Endless hallways make up the world of I-Spy. |
Next on the list of pain is the mission planning screen. Most of the options in the planning screen text windows are as useless as those to be found in-game. Either something confusing and untoward happens and is quickly over, or I am sent directly into a mission I know nothing about.
And that is I-Spy's greatest weakness. You never know where you are or what you're doing. Sure, it tells me I'm stealing Item X from Company Y. BIG DEAL. If I don't have an inkling of where Item X is, or how Company Y is protecting it, it's no fun to be looking for it. It starts to feel a good deal like how I imagine the experience of breaking into a stranger's house and looking for money would. You know it's there somewhere. Just keep going from room to room checking under every item, because you'll find it some day.

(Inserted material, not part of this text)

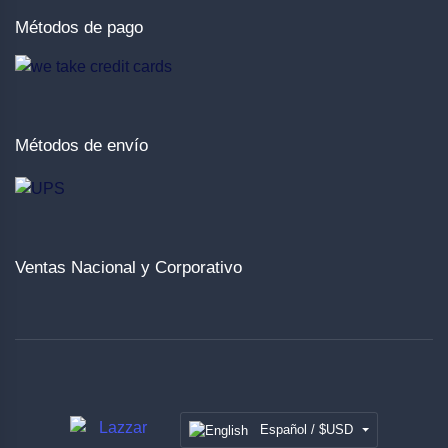
Métodos de pago
Métodos de envío
Ventas Nacional y Corporativo
Español / $USD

Because of your lack of any real mission briefing it is entirely possible to get focused on a stupid side-quest, thinking it is the Real McCoy. During one mission, my agents infiltrated the Berlin Institute of Technology, and encountered a force field that activates when it senses body heat. Instant mission objective: find a way to lower the agent's body temperatures so they can pass through the force field. I managed to cool one agent down by having him stand in a high powered freezer for several seconds. Voila! He could then walk through the nasty force field. Then the coolness stopped, both literally and figuratively.
Now that Mr. Agent was on the other side of the force field, I couldn't get him back. I also quickly realized that this was why they only let me freeze one agent. Like they teach us in grade school, somebody needs to be on the side of the force field with the off switch -- otherwise you're SOL.

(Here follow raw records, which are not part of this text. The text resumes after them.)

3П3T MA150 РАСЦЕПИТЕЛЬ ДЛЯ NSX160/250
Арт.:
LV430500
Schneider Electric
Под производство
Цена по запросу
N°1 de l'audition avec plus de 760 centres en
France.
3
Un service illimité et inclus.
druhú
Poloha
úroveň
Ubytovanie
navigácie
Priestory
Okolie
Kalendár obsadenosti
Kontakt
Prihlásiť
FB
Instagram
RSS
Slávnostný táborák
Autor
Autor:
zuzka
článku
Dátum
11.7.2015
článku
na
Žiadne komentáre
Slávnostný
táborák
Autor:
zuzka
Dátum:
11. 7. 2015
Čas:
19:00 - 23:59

A guard performs a fatality, pulling out your still-beating heart. |
So, I set off through the Institute, looking for a way to deactivate the force fields. At first I was worried about guards and security cameras and other force fields, but now that I look back on it, I feel a bit silly. For you see, there were no guards and no cameras, and the only other force field I encountered was seemingly in place to trap the agent who had frozen himself and snuck past this ingenious piece of technology.
It is entirely possible to screw the pooch so badly in these situations that after an hour or so of retracing your steps, you realize that you've blown the mission and need to start over. Of course, should you accidentally send an under-prepared agent into a room with an armed guard, you'll be starting over anyway. Once again, the designers are daring you to play their game.
I could go on and on, ranting and raving about the things I don't like. I could go into the dull environments with their sub-par textures. The instruction manual that is more confusing than helpful. The character animation that makes me long for the realism of the Atari 2600. The Super Nintendo techno music soundtrack. The French guy who mumbles "Oui" and "What is zee mat-eh?" every five seconds, like clockwork. But I'm not going to go down that path.
I'm going to stop it now and remember the good times I had with I-Spy. The times when I was sure that once I overcame the nasty learning curve, and got the hang of things, that life would be good and I-Spy would rock.